By Denise Dick
Taft Elementary School fourth-grade twins Ja’Liya and Ja’Mya Jackson, 11, like getting their hands dirty.
They are members of Taft Grows Green, the 4-H club formed at the school last fall. Members planted herbs, radishes, tomatoes and other vegetables Wednesday in a vacant lot across the street from the school.
Ja’Liya said she plans to eat the veggies they grow in the garden, and Mark Revere, 10, a fourth-grader, said he looks forward to sampling the parsley on some potatoes.
“I had that once at Golden Corral,” he explained.
Laurie McEwan, a fourth-grade teacher, volunteered to be the 4-H club adviser when city Councilman John R. Swierz, D-7th, approached the city about starting a club and planting a garden.
“It’s the only 4-H club in the city school system,” Swierz said.
He hopes it grows and becomes a community garden. The effort involves the city and school, Mahoning County’s Ohio State University Extension Office, the Taft School Area Block Watch and the Seventh Ward Citizens Coalition.
McEwan, who lives in North Lima, approached South Range High School, where many students are 4-H members, and was connected with junior Christian Moore. Christian is working with the city club and the garden as his senior project.
He and Jason Baker from OSU Extension showed the students how to prepare the soil, the proper depth for planting and the right way to use gardening tools.
McEwan said that before the planting could begin, students had to ensure the soil was safe. They took soil samples and sent them for testing. The tests showed no problems.
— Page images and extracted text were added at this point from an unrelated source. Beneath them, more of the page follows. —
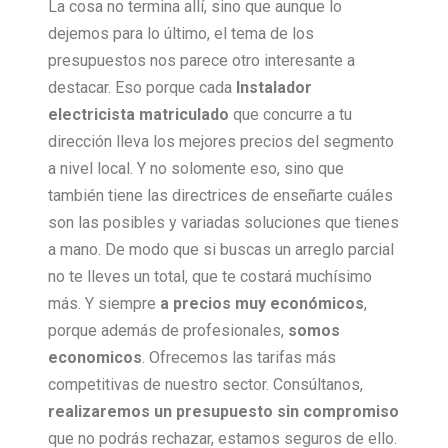
La cosa no termina allí, sino que aunque lo
dejemos para lo último, el tema de los
presupuestos nos parece otro interesante a
destacar. Eso porque cada
Instalador
electricista matriculado
que concurre a tu
dirección lleva los mejores precios del segmento
a nivel local. Y no solomente eso, sino que
también tiene las directrices de enseñarte cuáles
son las posibles y variadas soluciones que tienes
a mano. De modo que si buscas un arreglo parcial
no te lleves un total, que te costará muchísimo
más. Y siempre
a precios muy económicos
,
porque además de profesionales,
somos
economicos
. Ofrecemos las tarifas más
competitivas de nuestro sector. Consúltanos,
realizaremos un presupuesto sin compromiso
que no podrás rechazar, estamos seguros de ello.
Club president Taylor Lofton and vice president Destiny Gregory, both 11 and in fifth grade, lead the club meetings in the Pledge of Allegiance and the 4-H Pledge at each meeting, which occurs after school twice monthly.
“The students love it,” McEwan said.
Members were selected from students who live close to the school because the garden must be watered and maintained through the summer.
Eleven students belong to the club, and McEwan hopes more get involved next year.
“We want to enter some things in the Canfield Fair, but that will probably have to wait until next year,” the teacher said.